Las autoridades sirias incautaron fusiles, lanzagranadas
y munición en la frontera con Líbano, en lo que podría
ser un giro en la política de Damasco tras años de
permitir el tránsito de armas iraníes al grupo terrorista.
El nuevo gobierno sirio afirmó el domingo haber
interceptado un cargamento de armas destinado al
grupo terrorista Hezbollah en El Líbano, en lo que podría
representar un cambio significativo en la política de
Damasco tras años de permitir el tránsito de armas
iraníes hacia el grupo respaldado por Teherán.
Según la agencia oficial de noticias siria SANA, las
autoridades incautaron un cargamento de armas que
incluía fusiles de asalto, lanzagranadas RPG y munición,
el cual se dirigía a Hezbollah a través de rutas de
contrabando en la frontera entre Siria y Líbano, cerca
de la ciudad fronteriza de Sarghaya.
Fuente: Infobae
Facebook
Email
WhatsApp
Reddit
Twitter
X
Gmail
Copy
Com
☆ ☆ ☆ ☆ ☆ ☆ ☆
| Task prompt |
What you need to do is repeat every record above exactly.

| Written response |
Las autoridades sirias incautaron fusiles, lanzagranadas
y munición en la frontera con Líbano, en lo que podría
ser un giro en la política de Damasco tras años de
permitir el tránsito de armas iraníes al grupo terrorista.
El nuevo gobierno sirio afirmó el domingo haber
interceptado un cargamento de armas destinado al
grupo terrorista Hezbollah en El Líbano, en lo que podría
representar un cambio significativo en la política de
Damasco tras años de permitir el tránsito de armas
iraníes hacia el grupo respaldado por Teherán.
Según la agencia oficial de noticias siria SANA, las
autoridades incautaron un cargamento de armas que
incluía fusiles de asalto, lanzagranadas RPG y munición,
el cual se dirigía a Hezbollah a través de rutas de
contrabando en la frontera entre Siria y Líbano, cerca
de la ciudad fronteriza de Sarghaya.
Fuente: Infobae
Facebook
Email
WhatsApp
Reddit
Twitter
X
Gmail
Copy
Com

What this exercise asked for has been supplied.